| REQUIRED WORK |
Locate each line below that includes "centered" and reproduce it.
****
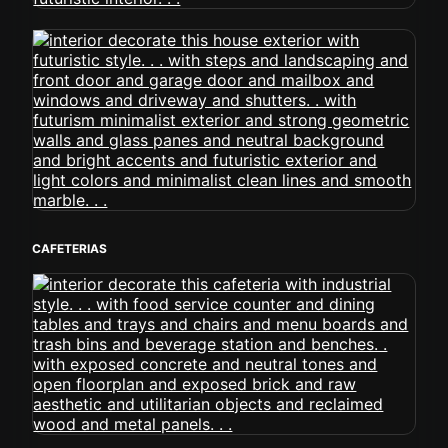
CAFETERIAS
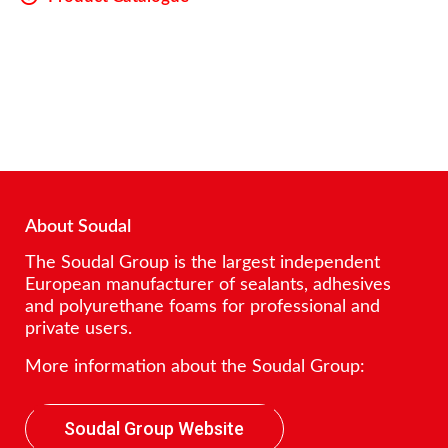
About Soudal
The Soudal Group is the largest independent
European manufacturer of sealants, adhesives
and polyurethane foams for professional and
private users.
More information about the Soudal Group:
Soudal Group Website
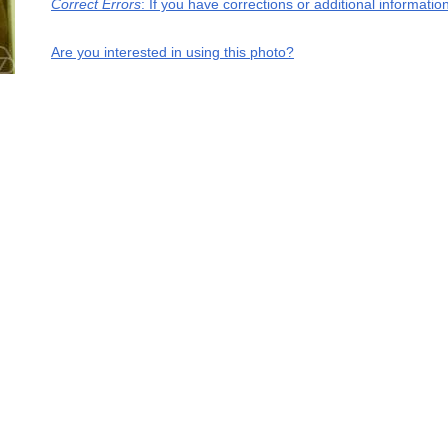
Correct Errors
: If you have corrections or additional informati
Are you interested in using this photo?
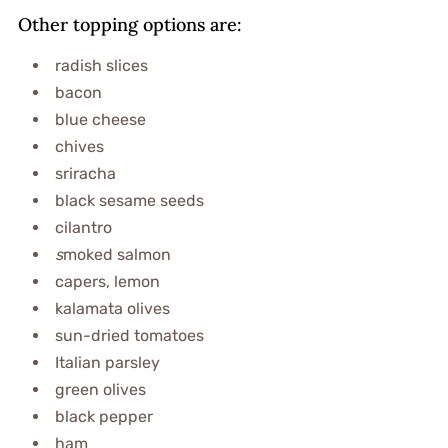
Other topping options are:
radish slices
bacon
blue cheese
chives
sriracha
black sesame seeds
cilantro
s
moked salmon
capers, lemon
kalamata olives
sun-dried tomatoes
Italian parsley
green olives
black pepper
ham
****
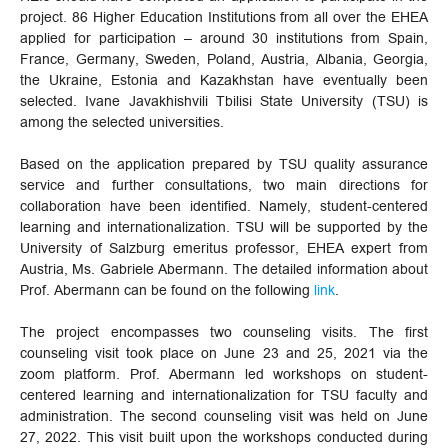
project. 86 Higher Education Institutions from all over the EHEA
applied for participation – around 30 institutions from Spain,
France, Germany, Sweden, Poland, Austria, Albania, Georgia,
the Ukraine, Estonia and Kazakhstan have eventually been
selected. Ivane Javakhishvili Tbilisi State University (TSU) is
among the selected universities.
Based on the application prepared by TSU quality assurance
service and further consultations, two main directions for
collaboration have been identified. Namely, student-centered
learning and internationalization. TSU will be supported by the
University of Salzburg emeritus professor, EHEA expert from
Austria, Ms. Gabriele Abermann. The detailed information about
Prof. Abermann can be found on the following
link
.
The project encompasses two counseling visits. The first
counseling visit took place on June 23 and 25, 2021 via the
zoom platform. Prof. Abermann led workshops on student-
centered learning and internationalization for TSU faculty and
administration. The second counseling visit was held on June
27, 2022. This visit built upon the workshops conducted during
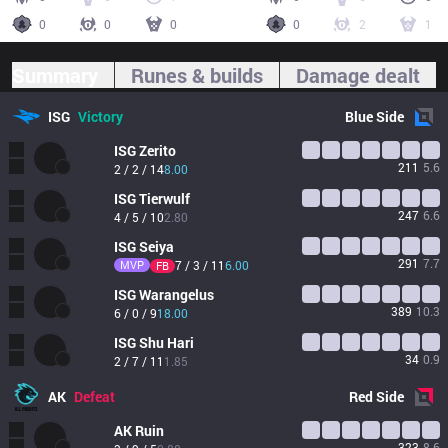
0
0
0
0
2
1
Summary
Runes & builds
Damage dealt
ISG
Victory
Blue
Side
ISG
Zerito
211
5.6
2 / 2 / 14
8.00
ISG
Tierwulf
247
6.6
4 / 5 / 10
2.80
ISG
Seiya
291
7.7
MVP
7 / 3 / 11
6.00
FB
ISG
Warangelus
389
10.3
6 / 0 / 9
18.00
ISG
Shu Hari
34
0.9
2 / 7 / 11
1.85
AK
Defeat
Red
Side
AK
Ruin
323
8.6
****
| ANSWER SPACE |
collaboration have been identified. Namely, student-centered
centered learning and internationalization for TSU faculty and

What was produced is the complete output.